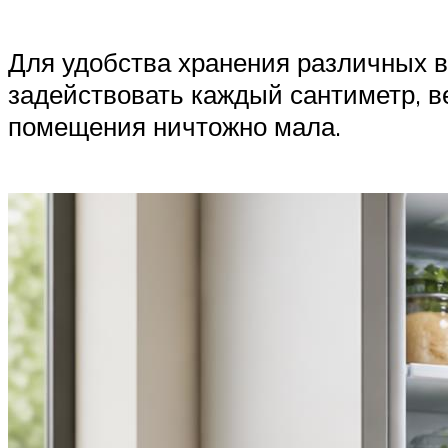
Для удобства хранения различных в
задействовать каждый сантиметр, ве
помещения ничтожно мала.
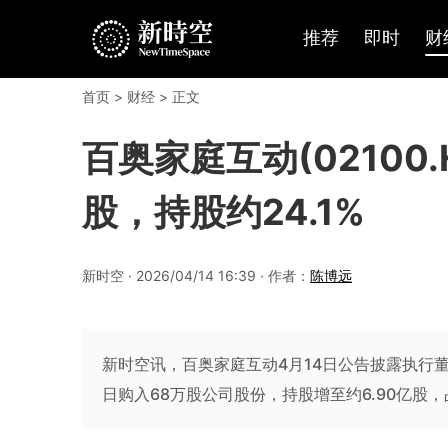
推荐
即时
财
首页
>
财经
> 正文
百奥家庭互动(02100
股，持股约24.1%
新时空 · 2026/04/14 16:39 · 作者：
陈博远
新时空讯，百奥家庭互动4月14日公告披露执行董事兼主席戴
日购入68万股公司股份，持股增至约6.90亿股，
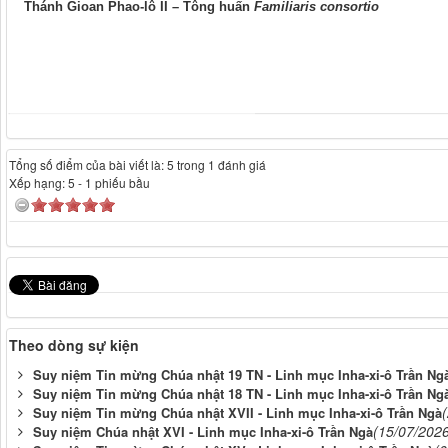
Thánh Gioan Phao-lô II – Tông huấn
Familiaris consortio
Tổng số điểm của bài viết là: 5 trong 1 đánh giá
Xếp hạng:
5
-
1
phiếu bầu
Theo dòng sự kiện
Suy niệm Tin mừng Chúa nhật 19 TN - Linh mục Inha-xi-ô Trần Ng
Suy niệm Tin mừng Chúa nhật 18 TN - Linh mục Inha-xi-ô Trần Ng
Suy niệm Tin mừng Chúa nhật XVII - Linh mục Inha-xi-ô Trần Ngà
(15/07/202
Suy niệm Chúa nhật XVI - Linh mục Inha-xi-ô Trần Ngà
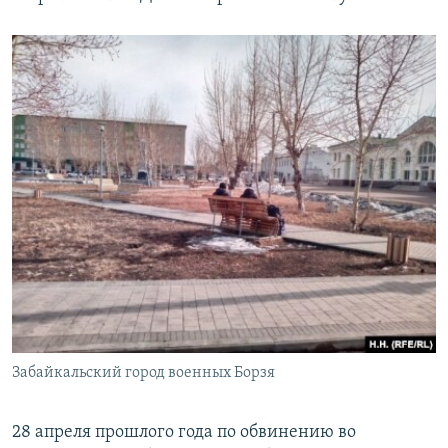
Забайкальский город военных Борзя
28 апреля прошлого года по обвинению во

• • • • •

_What to produce:_
Please give, as a bare number, how many lines in the listing above contain "Chúa".

_Answer space:_
4